* _What the task requires_
Output the entries as they appear, skipping images.

#####

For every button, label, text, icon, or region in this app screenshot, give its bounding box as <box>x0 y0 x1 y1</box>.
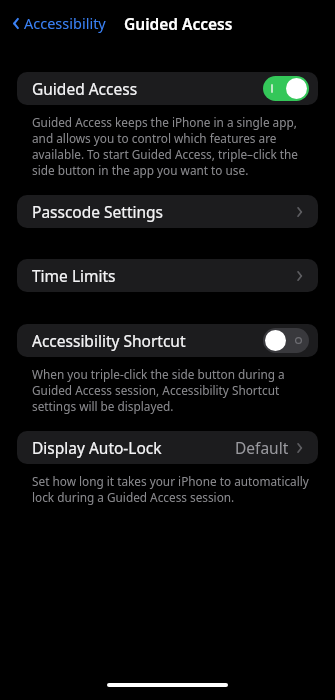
staticText: Guided Access keeps the iPhone in a sing… <box>32 114 309 178</box>
button[interactable]: Accessibility Shortcut <box>17 324 318 357</box>
staticText: Passcode Settings <box>32 201 164 222</box>
button[interactable]: Display Auto-Lock <box>17 431 318 464</box>
button[interactable]: Guided Access <box>17 72 318 105</box>
staticText: Default <box>235 437 289 458</box>
staticText: Accessibility Shortcut <box>32 330 186 351</box>
staticText: Time Limits <box>32 265 116 286</box>
button[interactable]: Passcode Settings <box>17 195 318 228</box>
button[interactable]: Accessibility <box>6 9 110 37</box>
staticText: Set how long it takes your iPhone to aut… <box>32 473 309 505</box>
staticText: Accessibility <box>24 13 106 33</box>
button[interactable]: Time Limits <box>17 259 318 292</box>
staticText: Guided Access <box>32 78 138 99</box>
staticText: When you triple-click the side button du… <box>32 366 309 414</box>
staticText: Display Auto-Lock <box>32 437 162 458</box>
button[interactable] <box>263 328 309 353</box>
staticText: Guided Access <box>124 13 233 34</box>
button[interactable] <box>263 76 309 101</box>
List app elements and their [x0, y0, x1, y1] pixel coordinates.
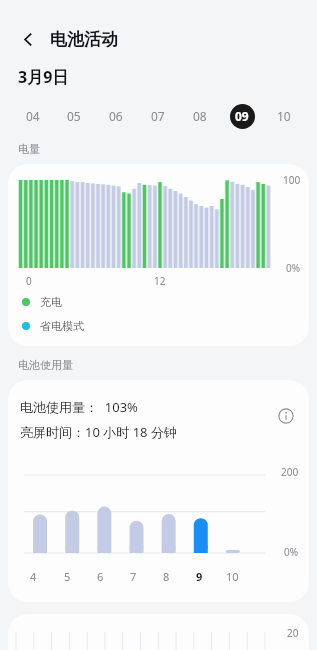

#####

* _Response for this exercise_
For every button, label, text, icon, or region in this app screenshot, give its bounding box as <box>x0 y0 x1 y1</box>.
staticText: Guided Access keeps the iPhone in a sing… <box>32 114 309 178</box>
button[interactable]: Accessibility Shortcut <box>17 324 318 357</box>
staticText: Passcode Settings <box>32 201 164 222</box>
button[interactable]: Display Auto-Lock <box>17 431 318 464</box>
button[interactable]: Guided Access <box>17 72 318 105</box>
staticText: Default <box>235 437 289 458</box>
staticText: Accessibility Shortcut <box>32 330 186 351</box>
staticText: Time Limits <box>32 265 116 286</box>
button[interactable]: Passcode Settings <box>17 195 318 228</box>
button[interactable]: Accessibility <box>6 9 110 37</box>
staticText: Set how long it takes your iPhone to aut… <box>32 473 309 505</box>
staticText: Accessibility <box>24 13 106 33</box>
button[interactable]: Time Limits <box>17 259 318 292</box>
staticText: Guided Access <box>32 78 138 99</box>
staticText: When you triple-click the side button du… <box>32 366 309 414</box>
staticText: Display Auto-Lock <box>32 437 162 458</box>
button[interactable] <box>263 328 309 353</box>
staticText: Guided Access <box>124 13 233 34</box>
button[interactable] <box>263 76 309 101</box>
List app elements and their [x0, y0, x1, y1] pixel coordinates.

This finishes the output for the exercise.